Study material Block Start

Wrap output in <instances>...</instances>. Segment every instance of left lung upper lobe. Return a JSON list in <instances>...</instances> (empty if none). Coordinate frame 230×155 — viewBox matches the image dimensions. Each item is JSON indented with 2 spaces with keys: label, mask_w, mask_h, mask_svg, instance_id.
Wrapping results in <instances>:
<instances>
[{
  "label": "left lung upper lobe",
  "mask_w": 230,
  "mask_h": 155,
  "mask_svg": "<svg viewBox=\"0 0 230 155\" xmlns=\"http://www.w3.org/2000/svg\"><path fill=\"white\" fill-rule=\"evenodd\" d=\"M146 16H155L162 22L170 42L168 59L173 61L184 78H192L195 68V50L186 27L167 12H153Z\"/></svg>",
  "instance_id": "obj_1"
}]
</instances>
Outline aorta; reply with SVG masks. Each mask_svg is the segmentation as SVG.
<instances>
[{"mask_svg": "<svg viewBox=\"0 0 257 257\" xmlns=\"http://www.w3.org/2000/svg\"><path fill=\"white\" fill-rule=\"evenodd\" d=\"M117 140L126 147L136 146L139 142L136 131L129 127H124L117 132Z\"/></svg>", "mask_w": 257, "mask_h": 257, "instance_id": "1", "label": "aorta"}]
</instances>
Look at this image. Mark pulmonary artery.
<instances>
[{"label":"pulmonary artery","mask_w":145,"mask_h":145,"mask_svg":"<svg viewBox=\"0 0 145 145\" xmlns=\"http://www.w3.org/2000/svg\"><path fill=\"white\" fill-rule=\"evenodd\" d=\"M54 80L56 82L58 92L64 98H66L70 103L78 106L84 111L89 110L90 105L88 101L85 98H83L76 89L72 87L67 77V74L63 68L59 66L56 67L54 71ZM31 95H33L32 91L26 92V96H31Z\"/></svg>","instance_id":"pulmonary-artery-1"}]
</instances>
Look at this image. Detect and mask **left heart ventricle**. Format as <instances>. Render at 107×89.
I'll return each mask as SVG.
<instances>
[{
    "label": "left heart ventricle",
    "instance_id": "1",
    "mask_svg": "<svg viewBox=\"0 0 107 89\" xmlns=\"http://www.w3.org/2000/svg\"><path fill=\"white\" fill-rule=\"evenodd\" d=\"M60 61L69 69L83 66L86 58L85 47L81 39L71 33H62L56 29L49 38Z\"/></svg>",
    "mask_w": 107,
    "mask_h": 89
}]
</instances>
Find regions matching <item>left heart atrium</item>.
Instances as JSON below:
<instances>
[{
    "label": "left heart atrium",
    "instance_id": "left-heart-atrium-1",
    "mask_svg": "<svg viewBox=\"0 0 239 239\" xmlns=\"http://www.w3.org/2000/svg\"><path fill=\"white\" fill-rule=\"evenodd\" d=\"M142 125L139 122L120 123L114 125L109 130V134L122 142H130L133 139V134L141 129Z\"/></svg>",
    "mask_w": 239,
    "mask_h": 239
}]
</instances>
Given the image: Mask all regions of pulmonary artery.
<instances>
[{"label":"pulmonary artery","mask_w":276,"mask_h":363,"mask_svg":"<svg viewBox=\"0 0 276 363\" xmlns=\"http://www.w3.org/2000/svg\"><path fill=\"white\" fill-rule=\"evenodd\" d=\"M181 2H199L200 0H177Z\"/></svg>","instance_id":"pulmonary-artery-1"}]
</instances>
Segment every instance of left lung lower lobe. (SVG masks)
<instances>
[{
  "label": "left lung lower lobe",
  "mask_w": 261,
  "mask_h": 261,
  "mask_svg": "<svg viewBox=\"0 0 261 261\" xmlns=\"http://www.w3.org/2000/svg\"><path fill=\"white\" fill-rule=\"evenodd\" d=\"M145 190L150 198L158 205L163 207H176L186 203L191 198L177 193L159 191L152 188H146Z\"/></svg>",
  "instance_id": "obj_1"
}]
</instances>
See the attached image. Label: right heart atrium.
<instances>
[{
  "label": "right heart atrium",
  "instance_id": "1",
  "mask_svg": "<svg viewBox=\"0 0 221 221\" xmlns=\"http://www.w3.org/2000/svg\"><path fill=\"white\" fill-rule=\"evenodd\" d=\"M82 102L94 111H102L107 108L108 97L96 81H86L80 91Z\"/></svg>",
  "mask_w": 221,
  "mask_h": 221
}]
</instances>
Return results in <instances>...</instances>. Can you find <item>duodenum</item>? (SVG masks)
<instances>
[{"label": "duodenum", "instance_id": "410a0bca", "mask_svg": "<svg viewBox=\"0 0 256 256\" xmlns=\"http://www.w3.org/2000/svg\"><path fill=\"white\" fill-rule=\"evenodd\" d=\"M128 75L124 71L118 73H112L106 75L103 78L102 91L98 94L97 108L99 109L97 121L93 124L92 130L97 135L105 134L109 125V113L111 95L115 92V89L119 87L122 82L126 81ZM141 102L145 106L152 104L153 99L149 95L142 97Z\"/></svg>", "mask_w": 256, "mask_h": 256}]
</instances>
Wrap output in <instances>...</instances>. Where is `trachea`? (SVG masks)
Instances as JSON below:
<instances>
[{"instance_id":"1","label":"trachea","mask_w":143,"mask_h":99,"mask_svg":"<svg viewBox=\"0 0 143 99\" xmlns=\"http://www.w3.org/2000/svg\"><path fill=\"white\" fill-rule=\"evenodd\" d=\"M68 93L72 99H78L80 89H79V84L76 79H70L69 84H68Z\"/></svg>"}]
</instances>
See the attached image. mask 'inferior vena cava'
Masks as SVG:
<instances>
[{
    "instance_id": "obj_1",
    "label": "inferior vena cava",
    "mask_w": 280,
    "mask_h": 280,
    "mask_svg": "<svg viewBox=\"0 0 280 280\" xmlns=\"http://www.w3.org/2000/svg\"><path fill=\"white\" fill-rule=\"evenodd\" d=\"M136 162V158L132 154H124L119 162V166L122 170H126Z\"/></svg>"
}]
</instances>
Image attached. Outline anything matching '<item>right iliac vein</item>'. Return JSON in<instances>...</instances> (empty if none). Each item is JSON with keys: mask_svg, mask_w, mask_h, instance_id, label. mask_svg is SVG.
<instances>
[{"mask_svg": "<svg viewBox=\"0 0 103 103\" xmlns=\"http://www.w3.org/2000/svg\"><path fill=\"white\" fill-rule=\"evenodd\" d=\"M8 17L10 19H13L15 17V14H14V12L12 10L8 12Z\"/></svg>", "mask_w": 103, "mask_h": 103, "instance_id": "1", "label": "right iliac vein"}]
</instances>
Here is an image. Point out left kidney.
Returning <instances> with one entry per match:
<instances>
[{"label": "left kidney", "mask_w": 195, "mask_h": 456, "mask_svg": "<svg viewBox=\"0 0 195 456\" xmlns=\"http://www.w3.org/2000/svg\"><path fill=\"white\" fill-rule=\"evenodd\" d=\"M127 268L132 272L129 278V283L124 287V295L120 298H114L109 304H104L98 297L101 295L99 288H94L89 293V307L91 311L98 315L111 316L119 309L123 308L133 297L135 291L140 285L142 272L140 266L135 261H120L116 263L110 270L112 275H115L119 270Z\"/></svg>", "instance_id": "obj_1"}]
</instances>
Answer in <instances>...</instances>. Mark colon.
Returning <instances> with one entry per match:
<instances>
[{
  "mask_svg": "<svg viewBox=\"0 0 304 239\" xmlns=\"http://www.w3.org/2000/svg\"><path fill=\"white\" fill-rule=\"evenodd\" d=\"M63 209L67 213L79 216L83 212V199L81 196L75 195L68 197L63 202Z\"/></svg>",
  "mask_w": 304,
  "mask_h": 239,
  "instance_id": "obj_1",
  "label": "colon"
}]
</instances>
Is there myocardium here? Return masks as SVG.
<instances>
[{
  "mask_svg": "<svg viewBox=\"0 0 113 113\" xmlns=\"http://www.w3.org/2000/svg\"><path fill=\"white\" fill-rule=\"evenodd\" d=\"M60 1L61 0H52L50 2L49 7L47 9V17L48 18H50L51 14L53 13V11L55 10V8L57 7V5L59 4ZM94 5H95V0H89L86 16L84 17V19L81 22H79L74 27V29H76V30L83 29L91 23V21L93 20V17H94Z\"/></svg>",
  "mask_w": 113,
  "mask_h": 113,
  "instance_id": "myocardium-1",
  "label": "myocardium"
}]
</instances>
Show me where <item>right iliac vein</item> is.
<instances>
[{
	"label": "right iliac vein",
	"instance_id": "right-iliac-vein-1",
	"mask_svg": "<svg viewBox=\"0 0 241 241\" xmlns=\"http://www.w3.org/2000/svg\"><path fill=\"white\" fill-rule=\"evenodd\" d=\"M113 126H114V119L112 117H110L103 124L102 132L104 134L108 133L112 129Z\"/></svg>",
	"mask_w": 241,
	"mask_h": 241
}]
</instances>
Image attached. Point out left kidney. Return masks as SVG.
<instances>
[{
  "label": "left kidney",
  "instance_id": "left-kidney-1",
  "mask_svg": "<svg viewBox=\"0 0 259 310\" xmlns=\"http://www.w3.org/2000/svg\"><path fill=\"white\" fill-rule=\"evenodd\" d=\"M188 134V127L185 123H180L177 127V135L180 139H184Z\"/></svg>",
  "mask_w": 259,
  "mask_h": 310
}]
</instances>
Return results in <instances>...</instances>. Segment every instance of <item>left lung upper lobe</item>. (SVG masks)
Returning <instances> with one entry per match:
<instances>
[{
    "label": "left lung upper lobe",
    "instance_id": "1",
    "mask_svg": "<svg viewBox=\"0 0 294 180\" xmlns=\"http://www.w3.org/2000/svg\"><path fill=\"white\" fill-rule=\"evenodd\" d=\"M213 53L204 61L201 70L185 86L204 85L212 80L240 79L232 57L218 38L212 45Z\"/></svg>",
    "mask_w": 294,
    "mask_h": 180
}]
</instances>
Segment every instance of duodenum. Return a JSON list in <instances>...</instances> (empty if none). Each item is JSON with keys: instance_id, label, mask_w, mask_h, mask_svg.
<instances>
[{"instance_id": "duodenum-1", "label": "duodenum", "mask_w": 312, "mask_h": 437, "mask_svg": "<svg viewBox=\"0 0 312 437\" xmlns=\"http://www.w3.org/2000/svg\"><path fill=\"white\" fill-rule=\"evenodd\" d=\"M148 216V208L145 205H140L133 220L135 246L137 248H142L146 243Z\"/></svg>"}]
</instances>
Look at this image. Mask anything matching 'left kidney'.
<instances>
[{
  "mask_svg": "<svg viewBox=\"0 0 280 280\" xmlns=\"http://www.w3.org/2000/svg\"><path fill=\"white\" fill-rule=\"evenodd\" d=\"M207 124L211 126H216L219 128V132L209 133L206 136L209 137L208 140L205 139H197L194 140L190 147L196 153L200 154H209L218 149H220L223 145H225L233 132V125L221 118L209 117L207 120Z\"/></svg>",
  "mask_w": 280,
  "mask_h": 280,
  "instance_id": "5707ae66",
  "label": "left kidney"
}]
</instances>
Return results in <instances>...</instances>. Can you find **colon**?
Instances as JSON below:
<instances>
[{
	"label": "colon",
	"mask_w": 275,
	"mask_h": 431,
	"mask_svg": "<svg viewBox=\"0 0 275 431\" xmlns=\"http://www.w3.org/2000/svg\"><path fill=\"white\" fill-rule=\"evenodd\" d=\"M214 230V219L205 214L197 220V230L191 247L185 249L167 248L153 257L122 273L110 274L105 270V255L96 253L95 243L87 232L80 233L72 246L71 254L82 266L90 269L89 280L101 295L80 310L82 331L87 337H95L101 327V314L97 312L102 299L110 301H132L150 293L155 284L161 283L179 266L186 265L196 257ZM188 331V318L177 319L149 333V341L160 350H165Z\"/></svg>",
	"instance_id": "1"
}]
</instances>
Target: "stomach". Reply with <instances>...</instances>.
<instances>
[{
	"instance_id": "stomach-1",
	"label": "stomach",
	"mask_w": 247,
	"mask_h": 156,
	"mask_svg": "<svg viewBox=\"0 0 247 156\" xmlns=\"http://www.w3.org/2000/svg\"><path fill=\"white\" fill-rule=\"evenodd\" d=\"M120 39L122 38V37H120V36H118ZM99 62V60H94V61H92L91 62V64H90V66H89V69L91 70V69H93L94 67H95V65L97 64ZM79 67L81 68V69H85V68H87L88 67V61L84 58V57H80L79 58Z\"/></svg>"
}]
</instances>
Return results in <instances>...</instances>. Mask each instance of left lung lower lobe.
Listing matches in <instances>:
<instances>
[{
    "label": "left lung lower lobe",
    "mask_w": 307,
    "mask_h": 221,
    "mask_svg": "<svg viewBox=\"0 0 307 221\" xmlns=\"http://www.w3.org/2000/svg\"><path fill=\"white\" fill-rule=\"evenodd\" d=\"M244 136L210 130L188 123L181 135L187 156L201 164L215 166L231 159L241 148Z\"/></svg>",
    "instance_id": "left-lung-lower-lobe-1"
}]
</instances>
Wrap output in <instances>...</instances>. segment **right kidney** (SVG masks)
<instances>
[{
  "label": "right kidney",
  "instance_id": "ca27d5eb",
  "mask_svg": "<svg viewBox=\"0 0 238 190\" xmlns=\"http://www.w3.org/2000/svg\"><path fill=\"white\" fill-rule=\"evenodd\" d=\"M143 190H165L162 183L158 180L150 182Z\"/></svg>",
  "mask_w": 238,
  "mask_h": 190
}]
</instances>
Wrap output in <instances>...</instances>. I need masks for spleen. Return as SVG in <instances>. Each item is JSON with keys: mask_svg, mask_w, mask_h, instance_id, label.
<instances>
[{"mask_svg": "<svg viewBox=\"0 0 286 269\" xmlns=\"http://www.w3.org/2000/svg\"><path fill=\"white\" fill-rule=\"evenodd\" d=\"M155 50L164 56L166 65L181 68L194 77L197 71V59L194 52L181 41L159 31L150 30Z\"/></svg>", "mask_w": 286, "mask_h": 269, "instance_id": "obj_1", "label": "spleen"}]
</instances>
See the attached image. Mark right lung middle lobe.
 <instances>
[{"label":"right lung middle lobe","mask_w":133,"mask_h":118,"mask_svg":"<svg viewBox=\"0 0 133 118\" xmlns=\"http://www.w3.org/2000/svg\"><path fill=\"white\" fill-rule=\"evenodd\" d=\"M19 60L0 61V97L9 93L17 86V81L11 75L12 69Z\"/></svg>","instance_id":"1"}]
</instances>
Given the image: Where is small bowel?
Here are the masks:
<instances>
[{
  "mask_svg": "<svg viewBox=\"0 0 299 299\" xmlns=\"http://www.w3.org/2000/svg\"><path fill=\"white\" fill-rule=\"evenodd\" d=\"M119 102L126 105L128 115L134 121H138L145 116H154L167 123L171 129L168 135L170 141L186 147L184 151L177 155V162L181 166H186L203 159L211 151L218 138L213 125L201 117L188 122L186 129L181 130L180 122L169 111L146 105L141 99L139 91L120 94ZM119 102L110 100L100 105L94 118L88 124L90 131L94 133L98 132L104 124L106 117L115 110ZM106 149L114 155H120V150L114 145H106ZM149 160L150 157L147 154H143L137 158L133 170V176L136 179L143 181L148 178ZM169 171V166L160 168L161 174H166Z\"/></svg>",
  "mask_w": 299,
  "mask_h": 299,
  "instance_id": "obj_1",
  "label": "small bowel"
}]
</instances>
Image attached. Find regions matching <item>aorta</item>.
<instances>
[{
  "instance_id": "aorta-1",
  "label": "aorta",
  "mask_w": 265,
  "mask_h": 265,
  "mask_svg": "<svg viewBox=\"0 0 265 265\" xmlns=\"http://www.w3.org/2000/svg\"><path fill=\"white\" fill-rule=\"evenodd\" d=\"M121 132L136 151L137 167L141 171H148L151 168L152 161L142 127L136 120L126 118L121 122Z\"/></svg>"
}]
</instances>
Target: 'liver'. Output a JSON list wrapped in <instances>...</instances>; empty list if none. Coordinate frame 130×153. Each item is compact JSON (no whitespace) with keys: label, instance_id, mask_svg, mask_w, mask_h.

Study material Block End

=== Your objective ===
Repeat exactly the lines starting at the line with "Wrap output in <instances>...</instances>. I" and ending with the final line of the entries. Include nothing else.

=== Solution to this task ===
Wrap output in <instances>...</instances>. I need masks for spleen. Return as SVG in <instances>. Each item is JSON with keys: mask_svg, mask_w, mask_h, instance_id, label.
<instances>
[{"mask_svg": "<svg viewBox=\"0 0 286 269\" xmlns=\"http://www.w3.org/2000/svg\"><path fill=\"white\" fill-rule=\"evenodd\" d=\"M155 50L164 56L166 65L181 68L194 77L197 71V59L194 52L181 41L159 31L150 30Z\"/></svg>", "mask_w": 286, "mask_h": 269, "instance_id": "obj_1", "label": "spleen"}]
</instances>
See the attached image. Mark right lung middle lobe.
 <instances>
[{"label":"right lung middle lobe","mask_w":133,"mask_h":118,"mask_svg":"<svg viewBox=\"0 0 133 118\" xmlns=\"http://www.w3.org/2000/svg\"><path fill=\"white\" fill-rule=\"evenodd\" d=\"M19 60L0 61V97L9 93L17 86V81L11 75L12 69Z\"/></svg>","instance_id":"1"}]
</instances>
Given the image: Where is small bowel?
Here are the masks:
<instances>
[{
  "mask_svg": "<svg viewBox=\"0 0 299 299\" xmlns=\"http://www.w3.org/2000/svg\"><path fill=\"white\" fill-rule=\"evenodd\" d=\"M119 102L126 105L128 115L134 121H138L145 116H154L167 123L171 129L168 135L170 141L186 147L184 151L177 155V162L181 166H186L203 159L211 151L218 138L213 125L201 117L188 122L186 129L181 130L180 122L169 111L146 105L141 99L139 91L120 94ZM119 102L110 100L100 105L94 118L88 124L90 131L94 133L98 132L104 124L106 117L115 110ZM106 149L114 155H120V150L114 145H106ZM149 160L150 157L147 154H143L137 158L133 170V176L136 179L143 181L148 178ZM169 171V166L160 168L161 174H166Z\"/></svg>",
  "mask_w": 299,
  "mask_h": 299,
  "instance_id": "obj_1",
  "label": "small bowel"
}]
</instances>
Image attached. Find regions matching <item>aorta</item>.
<instances>
[{
  "instance_id": "aorta-1",
  "label": "aorta",
  "mask_w": 265,
  "mask_h": 265,
  "mask_svg": "<svg viewBox=\"0 0 265 265\" xmlns=\"http://www.w3.org/2000/svg\"><path fill=\"white\" fill-rule=\"evenodd\" d=\"M121 132L136 151L137 167L141 171H148L151 168L152 161L142 127L136 120L126 118L121 122Z\"/></svg>"
}]
</instances>
Target: 'liver'. Output a JSON list wrapped in <instances>...</instances>; empty list if none. Coordinate frame 130×153. Each item is compact JSON (no whitespace) with keys: label, instance_id, mask_svg, mask_w, mask_h.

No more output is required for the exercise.